All right, now you get the picture? While Israel is in a spiritual blindness, God is doing something He never did before. He went to the Gentile world with this glorious Gospel of Grace without works, without sacrifice, and without Temple worship. It’s a parenthesis, and it’s going to end. And when that parenthetical period of time ends, this “until” ends, and what is God going to do with Israel? He’s going to come back and deal with them on the basis of the Old Testament promises again.
Then all of this—that’s why we’ve got it in a double line. Once we get through this Dispensation of Grace and the Church is out of the way, God is going to pick up right where He left off. We’re still going to have Israel in the limelight, the seven years of Tribulation leading up to the Second Coming—which we’ve been talking about now for the last several months—bringing in the Kingdom.

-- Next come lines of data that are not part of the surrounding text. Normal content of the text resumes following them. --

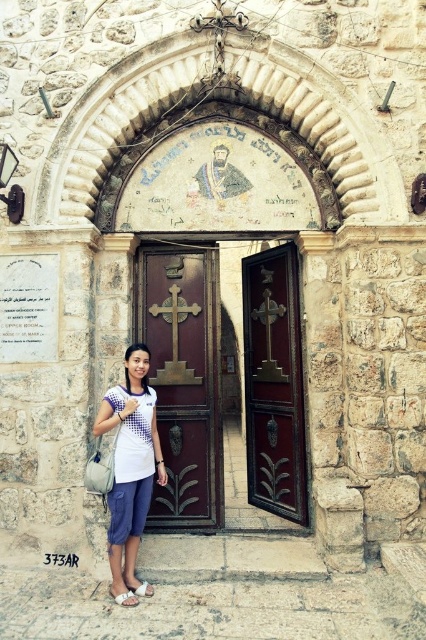 You are a visitor approaching the stone archway and want to enter the church. The entrance has two doors, the dark brown wood door at center and the brown polished wood door at center. Which door should you push to open since one is partially open?

The dark brown wood door at center is larger in size than the brown polished wood door at center, so the partially open door is likely the larger dark brown wood door at center. You should push the dark brown wood door at center to enter.

You are a tour guide leading a group to the entrance of the church. You notice two doors at the center. The first door is the dark brown wood door at center and the second is the dark wood door at center. You want to open both doors simultaneously. Can you fit your hands between them to open them at the same time?

The distance between the dark brown wood door at center and dark wood door at center is 1.57 inches. Since this gap is very narrow, it would be difficult to fit your hands between them to open both doors simultaneously. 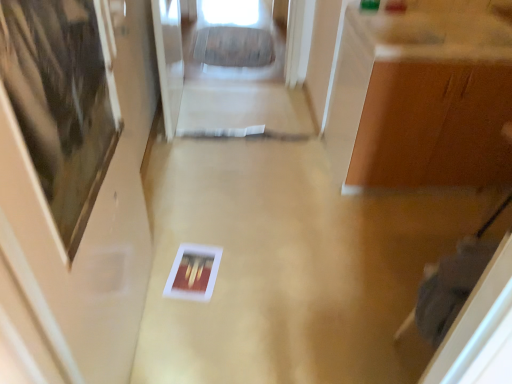 You are a GUI agent. You are given a task and a screenshot of the screen. Output one action in this format:
    pyautogui.click(x=<x>, y=<y>)
    Task: Click on the vacant space underneath matte brown cabinet at upper right (from a real-world perspective)
    The image size is (512, 384).
    Given the screenshot: What is the action you would take?
    pyautogui.click(x=380, y=206) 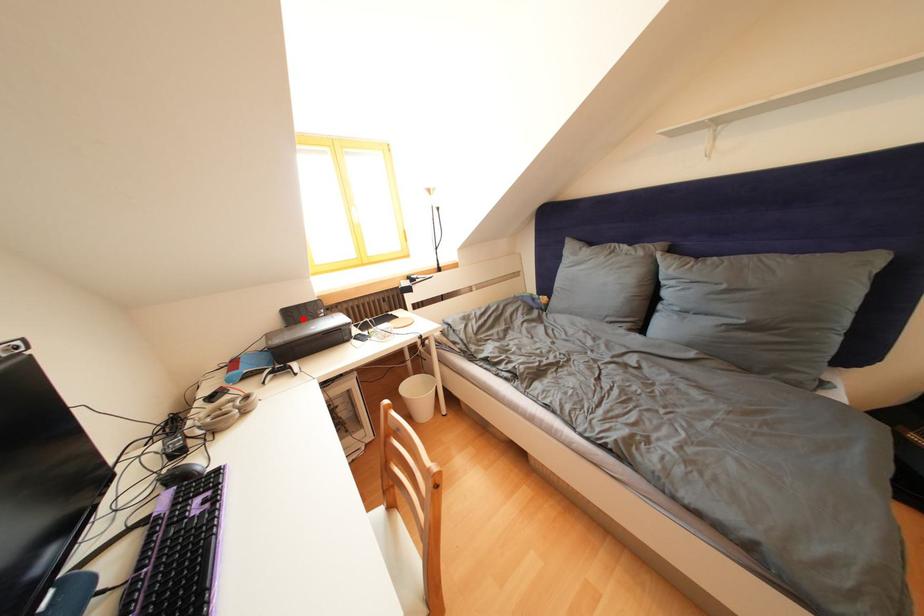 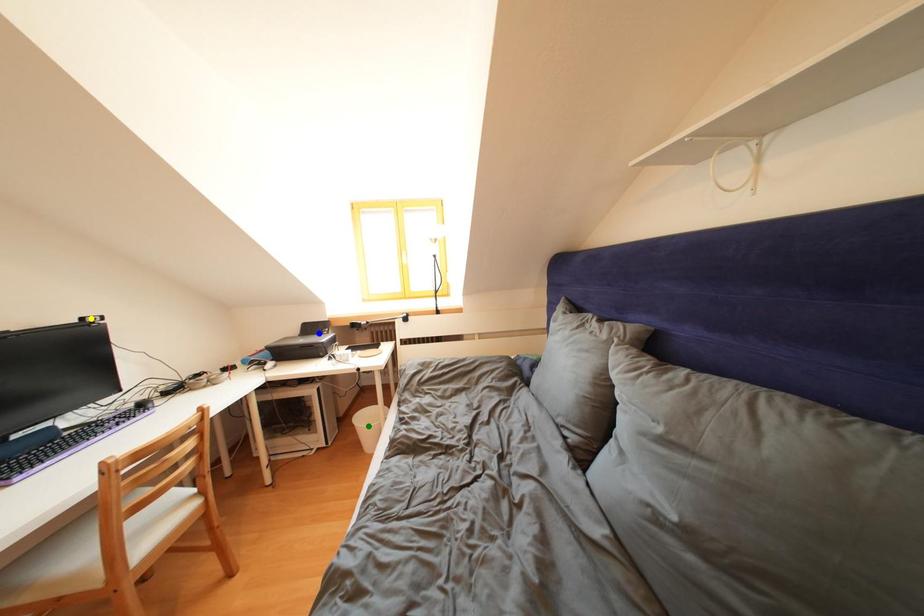 Question: I am providing you with two images of the same scene from different viewpoints. A red point is marked on the first image. You are given multiple points on the second image. Which mark in image 2 goes with the point in image 1?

Now, if you’re watching your news, my goodness, I think we’re getting close! You know we’re planning a tour to Israel – October? November? After reading some of my news magazines last night, I don’t know if we’ll be going or not. Because this one commentator maintains that either Israel or America is going to attack Iran before election day. Well, if they attack Iran before election day, we will not be going to Israel! And if it does happen, then to me that’s just the opening for the seven years of Tribulation. So we’re getting close one way or another. I don’t set dates. You know that.
But here we have a definitive statement that Israel is going to be blinded for a period of time during which God will go to the Gentile world with Paul’s Gospel. But when it ends, it’ll be when the Church is complete. All right, let’s get back to our verse in Romans again. My goodness, time is gone already.
Romans 11:25c
“…that blindness in part is happened to Israel until (What?) the fullness of the Gentiles be come in.” Now remember what James said back in Acts? That He would call out a people for His name from among the Gentiles. Well, something that starts has to what? End. I mean, that’s just common life. So, once God started calling out the Gentile Body of Christ, it’s going and going until it gets to the full mark, and then what? We’re out of here in the Rapture. It just has to be.
And once we’re out of here, what does God do? He picks up where He left off with Israel, and in comes the seven years of the Tribulation. Everything is now moving forward to the coming of the King and the Kingdom, which we will pick up again in our next half hour. All these things are just literally laid out so simply. First, James and Peter and John recognized that Paul and Barnabas indeed had a ministry to the Gentiles that did not affect Peter, James, and John and the Twelve whatsoever. They are over there with Israel. These guys are out with the Gentiles.
Then we have the picture of the Nation being blinded, because of their rejecting all these things. And when the Nation was blinded, that opened the door for the Gentiles. Then Paul comes back with this graphic statement that Israel’s blindness is going to end when the fullness of the Gentiles is brought in.
And my goodness, how many times have I used the illustration of a young lady who is waiting for delivery? What’s the time frame? Who knows? Nine months or thereabouts—when that little baby is complete and everything is in place, what happens? Delivery. And that’s what we’re looking for. We’re going to be delivered out of this mess. We trust sooner rather than later.